The use by Lehman Brothers bank of a U.S. accounting device to strengthen its balance sheet would not have worked under global accounting rules, a top industry official told the Reuters Global Financial Regulation Summit on Thursday.

The now defunct U.S. bank was criticized in a report by a U.S. court-appointed examiner last month for using Repo 105, an accounting rule that allowed Lehman to temporarily remove some $50 billion in assets from its balance sheet.

From an IFRS (International Financial Reporting Standards) perspective I would suspect that most transactions would have stayed on the balance sheet, said Philippe Danjou, a board member of the International Accounting Standards Board (IASB).

It makes a case for convergence, it makes a case that we should not have different outcomes under different accounting standards when you have such big amounts, Danjou told the Reuters Regulation Summit.

The IASB, which draws up International Financial Reporting Standards used in over 110 countries, has been asked by the G20 group of leading economies to converge its rules with U.S. accounting standards by mid-2011.

That deadline is now in doubt due to differences between the IASB and its U.S. counterpart over how many assets held by banks should be valued at the going rate or at cost.

The IASB has opted for a mix of pricing assets at amortized cost and marking-to-market but the U.S. Financial Accounting Standards Board is expected to opt shortly for widening the use of marking-to-market or fair value.

Danjou said convergence was not always an easy task and there may be a need for a bridge solution.

Convergence is the aim.
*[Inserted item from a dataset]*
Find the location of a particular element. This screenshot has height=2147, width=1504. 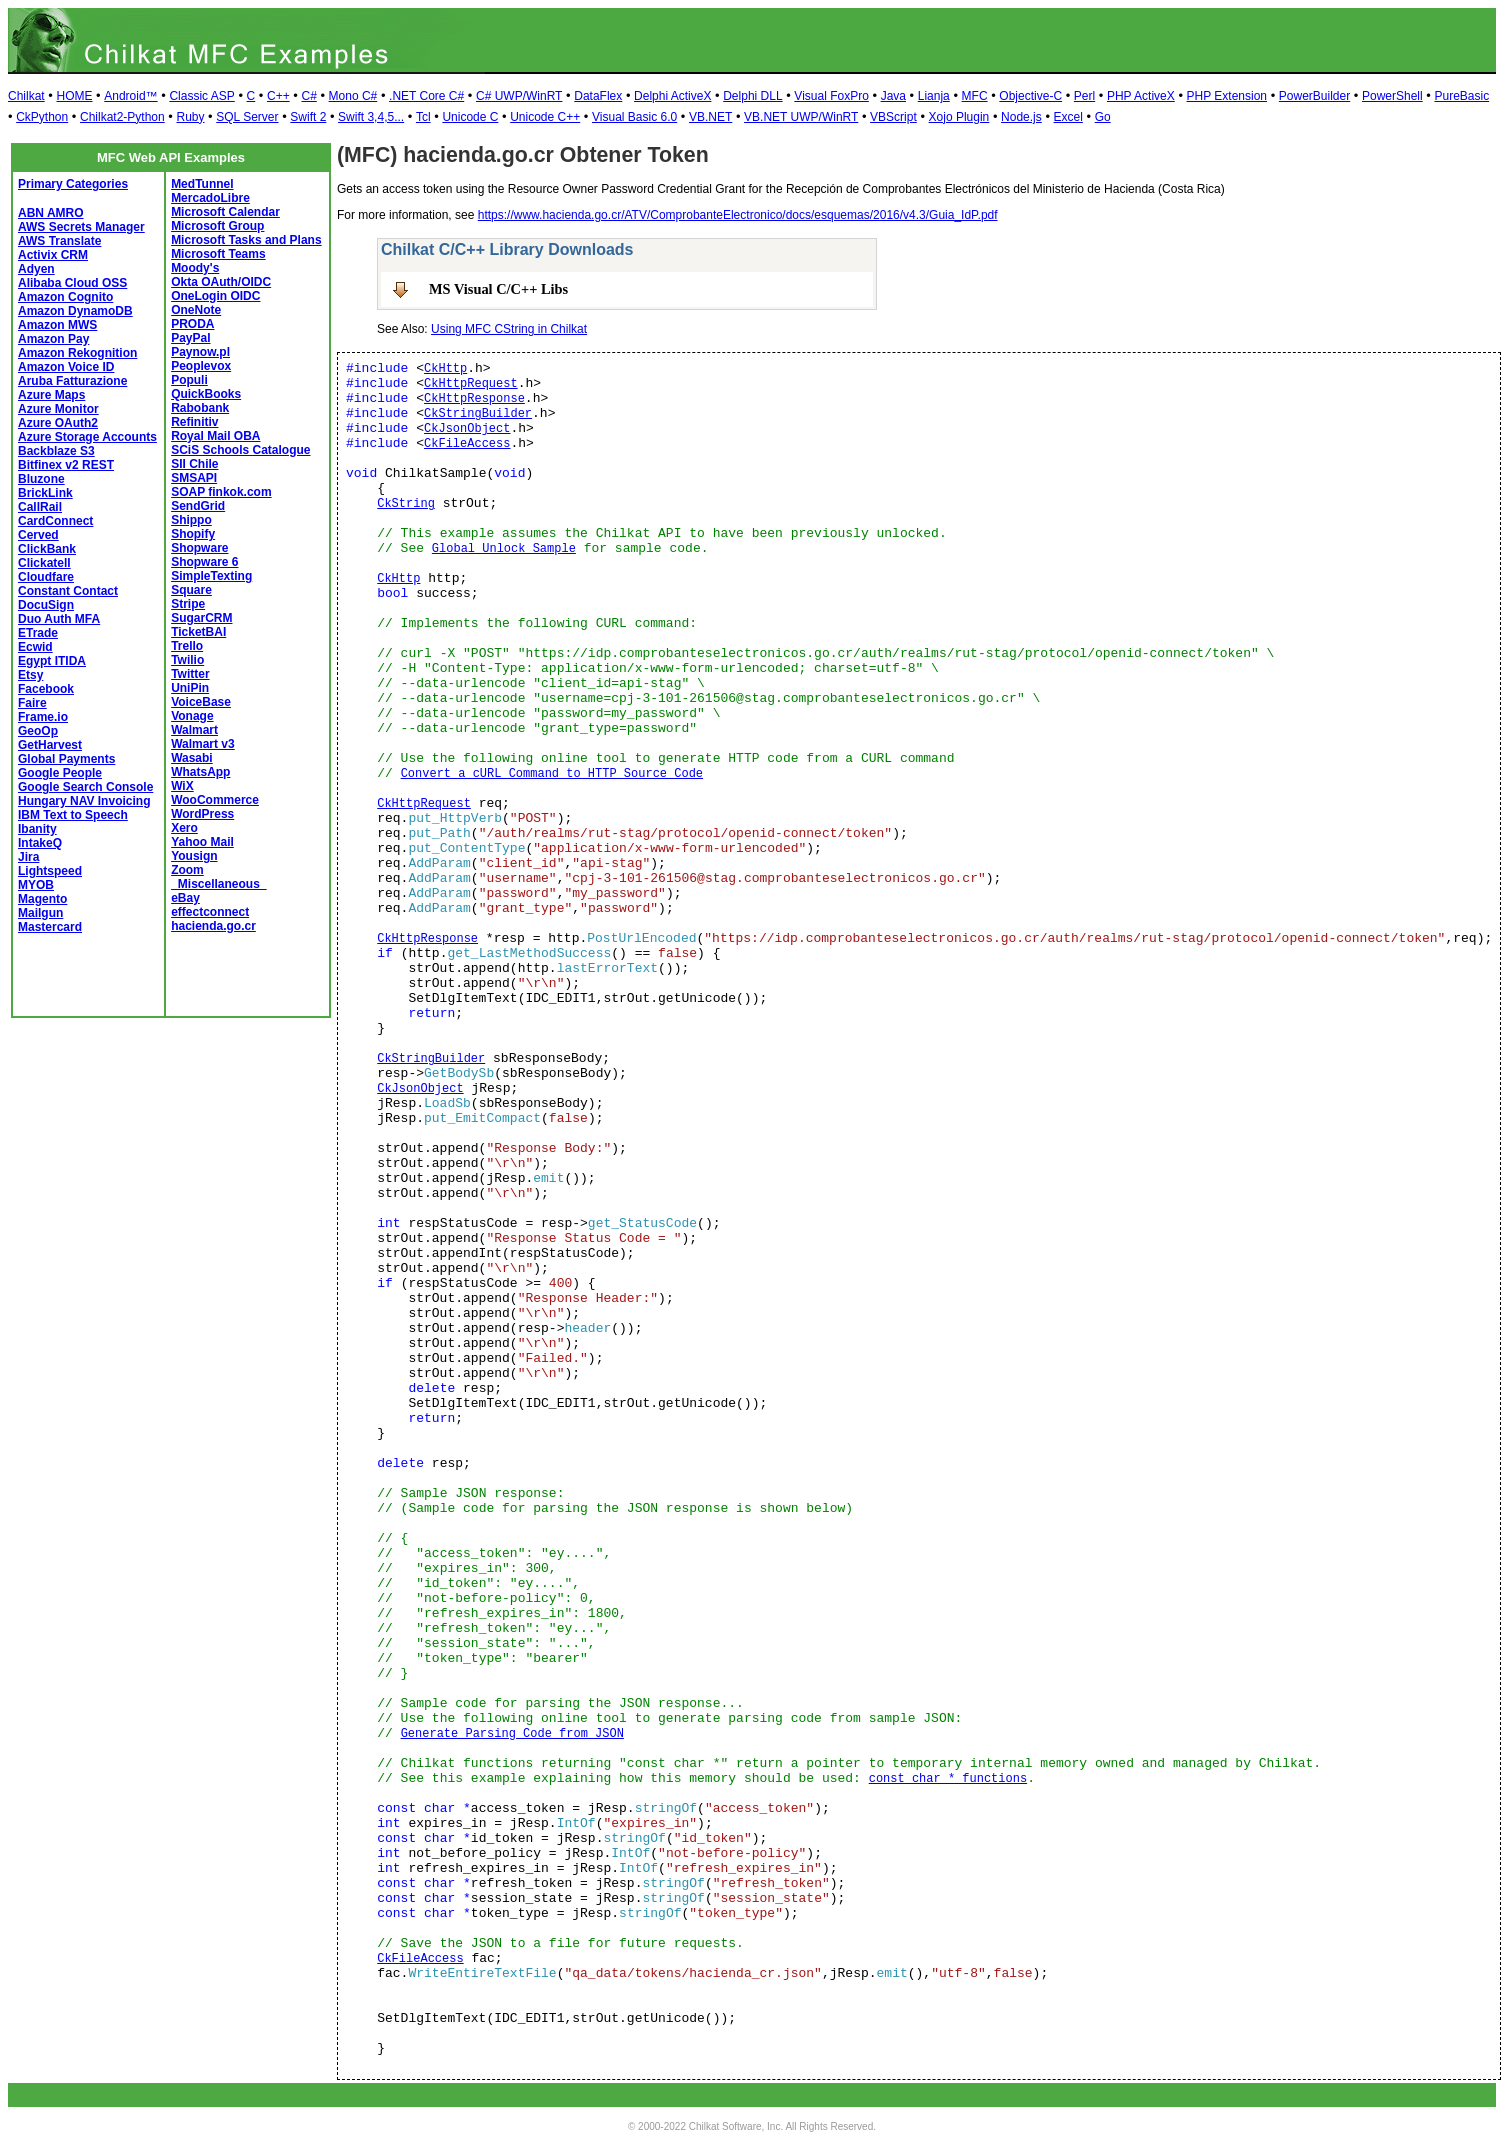 PHP ActiveX is located at coordinates (1141, 96).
It is a very desirable goal but you cannot force it ... In that case we have a plan which is to establish this bridge, Danjou said.
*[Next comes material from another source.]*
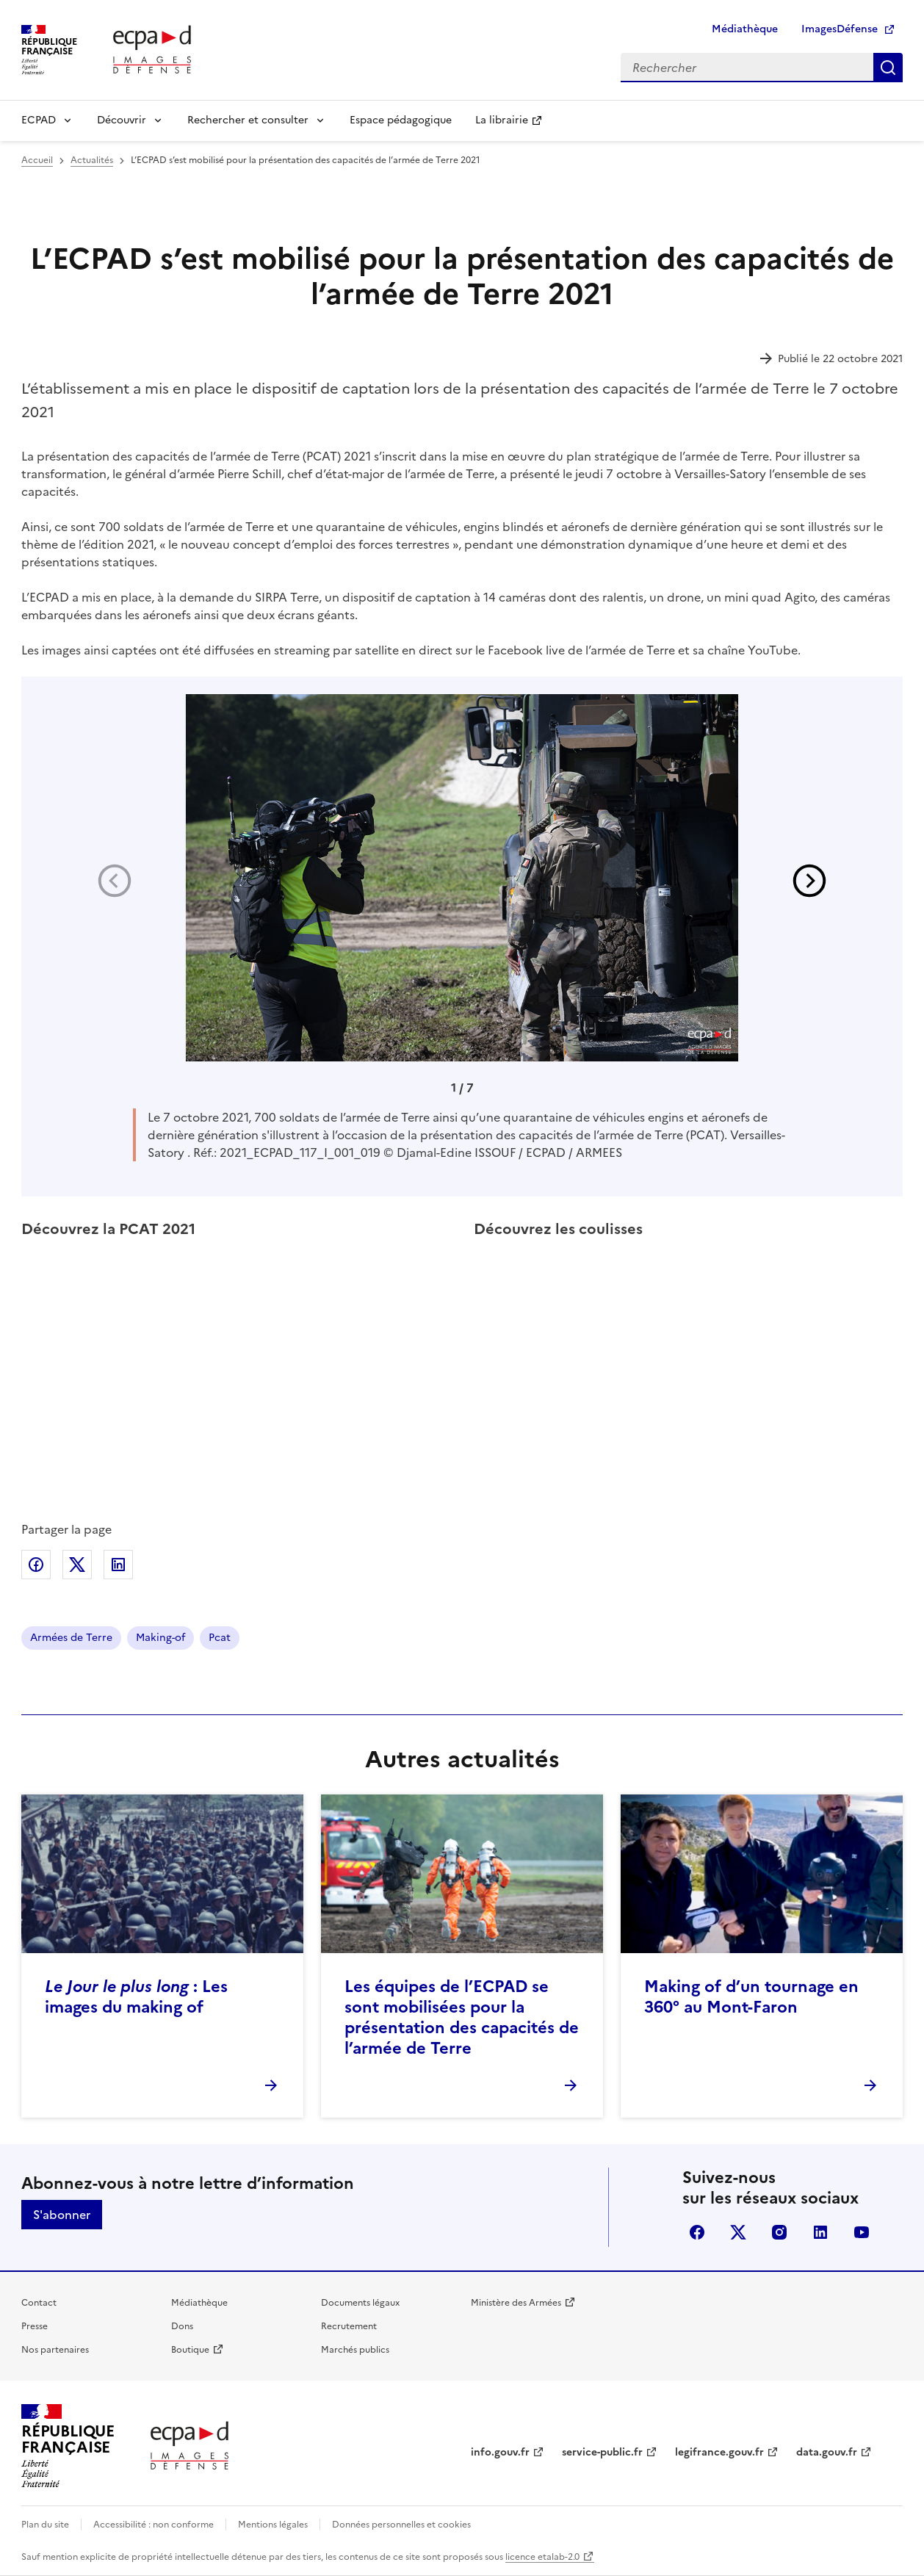  Describe the element at coordinates (160, 1637) in the screenshot. I see `Making-of` at that location.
Financial Stability Board Chairman Mario Draghi said last week there is a very material risk of ending up with large divergences in accounting rules.
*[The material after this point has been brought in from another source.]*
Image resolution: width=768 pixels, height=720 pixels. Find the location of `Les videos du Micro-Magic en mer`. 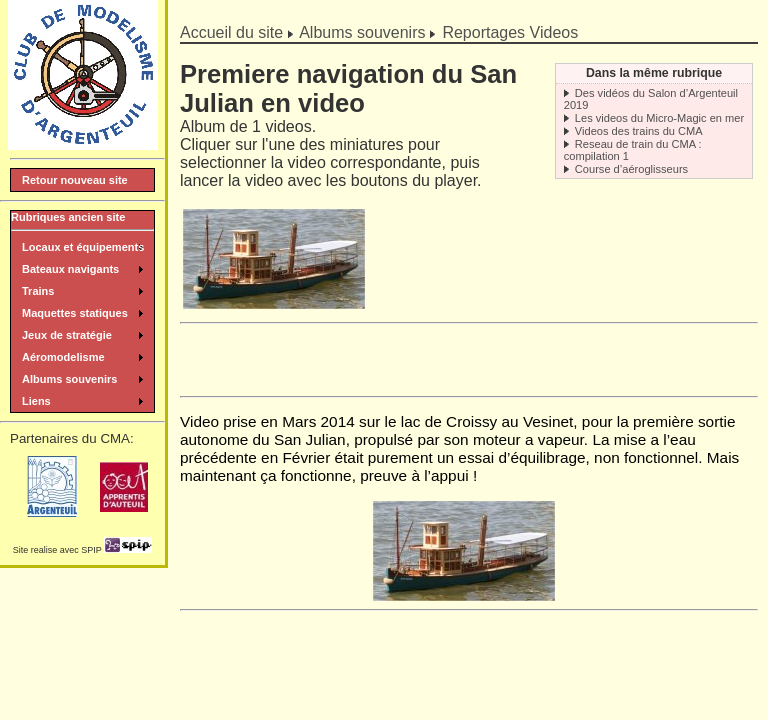 Les videos du Micro-Magic en mer is located at coordinates (659, 118).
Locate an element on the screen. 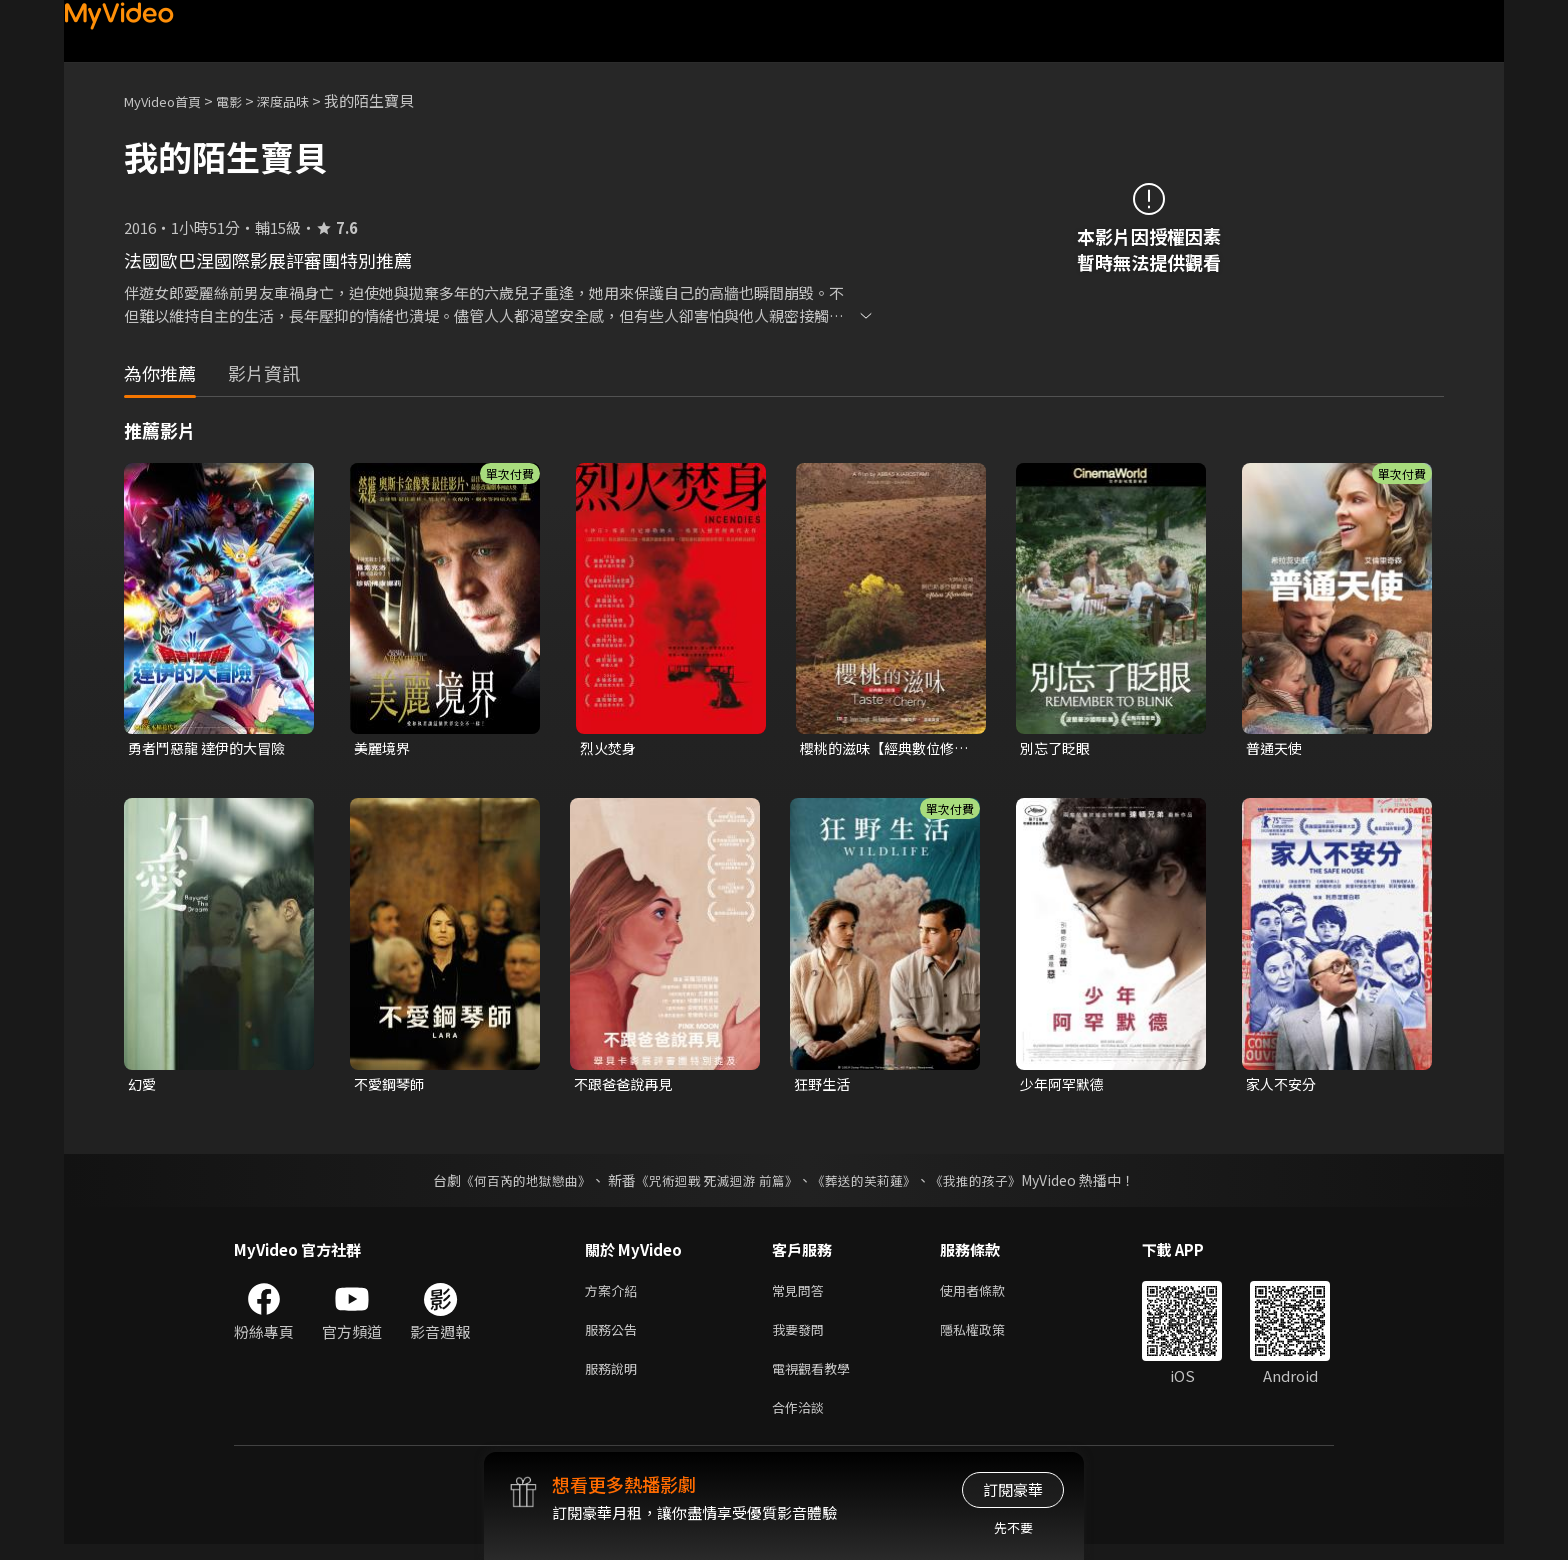 The width and height of the screenshot is (1568, 1560). 勇者鬥惡龍 達伊的大冒險 is located at coordinates (212, 748).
European Central Bank executive board member Gertrude Tumpel-Gugerell dismissed the U.S. move to full fair value on Tuesday, saying convergence should not come at the expense on quality, and she was not optimistic about the 2011 deadline.

LIABILITIES, HEDGE ACCOUNTING

The IASB will know by year end whether to shift to Plan B, and several other key changes to IASB rules are in the pipeline.

The board will soon propose changing how investment banks account for financial liabilities.

Liabilities are ok as they are, there is no need to change radically how you classify major financial liabilities, Danjou said.

But banks will no longer record profits when they are downgraded or losses when their situation improves, Danjou said.

There will be a more radical approach to reforming hedge accounting or where companies use instruments such as derivatives to guard against the risk of adverse price moves such as in raw materials and currencies.

We are putting everything on the table. We are not starting from a white sheet of paper but we are rethinking probably everything with a view to try to simplify, Danjou said.

There will be a lot of good things for corporates in this project, Danjou said.

He took a swipe at calls from regulators for accounting rules to not only give investors a health check on a company but also help keep the financial system stable by not amplifying a crises.

To move away from this notion of clear, neutral and transparent information to investors would be detrimental to financial stability in my view, Danjou said.

We are conscious of financial stability but we should not put that objective above financial transparency, Danjou added.